# is my fish pregnant?



## laulau (Jan 10, 2010)

just wanted to know/double check that my fish is pregnant. im pretty sure she is. i have moved her to a seperate tank now. if she is does anyone know how long it will be judging by her size before she has any babies?
Thank you  xx


----------



## Guest (Jan 10, 2010)

I only have experience with mouth brooders, but she looks quite pregnant as long as she isn't visibly sick and about to die from w.e else might cause that bulge.


----------



## laulau (Jan 10, 2010)

thanks for your reply.. and she definately is/was pregnant!!! she just had about 20 babies!!! looks like i got her in the tank just in time!


----------



## Guest (Jan 10, 2010)

Awe sweet!


----------



## chamfishlvr (Jan 22, 2010)

Thank gawsh you posted this! I have the same type of platy, and she looks fatter than usual, not as fat as yours is/was, but fat.

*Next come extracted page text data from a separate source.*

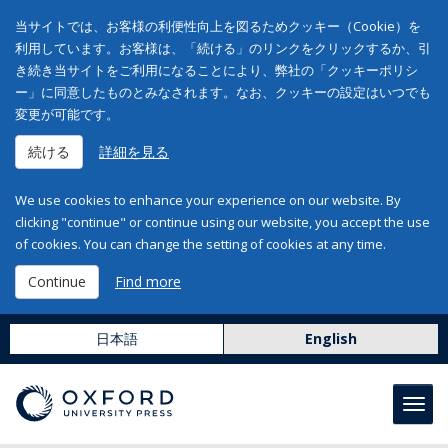
当サイトでは、お客様の利便性向上を図るためクッキー（Cookie）を
利用しています。お客様は、「続ける」のリンクをクリックするか、引
き続き当サイトをご利用になることにより、弊社の「クッキーポリシ
ー」に同意したものとみなされます。なお、クッキーの設定はいつでも
変更が可能です。
続ける
詳細を見る
We use cookies to enhance your experience on our website. By
clicking "continue" or continue using our website, you accept the use
of cookies. You can change the setting of cookies at any time.
Continue
Find more
日本語
English
Toggl
navig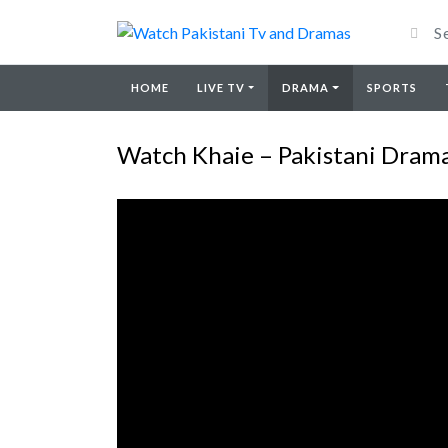
HOME
LIVE TV
DRAMA
SPORTS
Watch Khaie – Pakistani Drama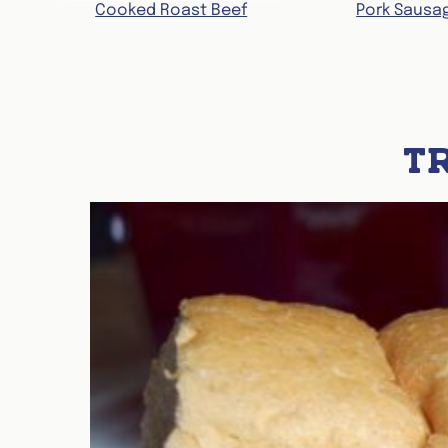
Cooked Roast Beef
Pork Sausa
T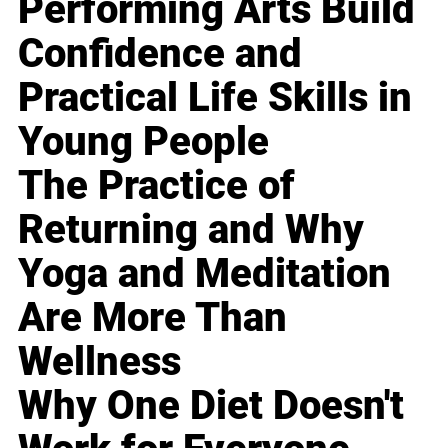
Performing Arts Build
Confidence and
Practical Life Skills in
Young People
The Practice of
Returning and Why
Yoga and Meditation
Are More Than
Wellness
Why One Diet Doesn't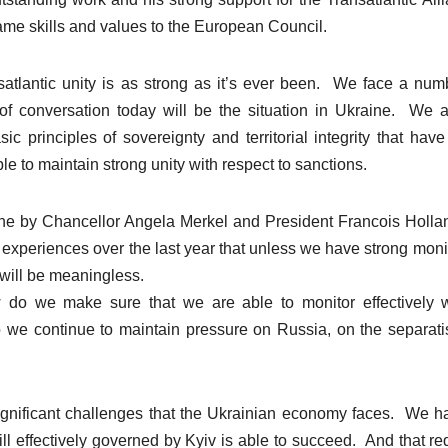
ame skills and values to the European Council.
ansatlantic unity is as strong as it’s ever been. We face a num
of conversation today will be the situation in Ukraine. We a
 principles of sovereignty and territorial integrity that hav
 to maintain strong unity with respect to sanctions.
ne by Chancellor Angela Merkel and President Francois Holla
experiences over the last year that unless we have strong moni
will be meaningless.
 do we make sure that we are able to monitor effectively 
we continue to maintain pressure on Russia, on the separatis
significant challenges that the Ukrainian economy faces. We h
ill effectively governed by Kyiv is able to succeed. And that re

A reply would be appreciated! Thanks!


----------



## laulau (Jan 10, 2010)

Hi! Well, I could tell she was pregnant by the fact you can see a dark line around the back of her belly where it protrudes out. it arcs round where the babies are inside and straining. i would keep an eye on her and just notice the shape. i have another platy i thought was maybe pregnant too but he/she is just fat. the bellies are really rounded and especially round sideways from the underneath. when you look at it straight on you will also see its very round, almost like she has a rubber ring round her belly. i would guess if she is pregnant its very early. keep looking for the signs and post again if she looks more like mine did.


----------



## chamfishlvr (Jan 22, 2010)

thanks, i will! i've never really dealt with this kinda stuff, cause i've had platies for 3 years and never had a male even though i get random fish from the reptile-fish shop i buy them at. I'll keep a close eye on her and post if anything happens.

Thanks a bunch,
chamfishlvr
Eliza


----------



## chamfishlvr (Jan 22, 2010)

check the thread I posted
http://www.fishforums.com/forum/breeding-freshwater-fish/27121-tne-lone-platy-fry.html#post238769

yay baby!


----------



## snyderguy (Feb 9, 2010)

How do you know when to move the platy once the gravid spot shows? I've got one pregnant one with 3 angelfish, who eat like monsters. They're bound to eat the fry in no time if I don't move her but when should I?


----------



## lohachata (Jan 27, 2006)

move her as soon as possible..place her in a tanks with lots of floating plands so the fry will have some protection.


----------



## chamfishlvr (Jan 22, 2010)

^ yup. That's what you should do. Put her in the trap/tank now if you see the gravid spot, she has 2-3 weeks tops left before she drops. and make sure theres a bare bottom and floating plants if you use a seperate tank.


----------



## snyderguy (Feb 9, 2010)

Well.. I moved her into a tank with a few decors so I guess now all I do is wait.


----------



## snyderguy (Feb 9, 2010)

her gravid spot either disappeared or is darker that i can't really see it. what's that mean?


----------



## chamfishlvr (Jan 22, 2010)

either she's given birth or she's aborted the fry....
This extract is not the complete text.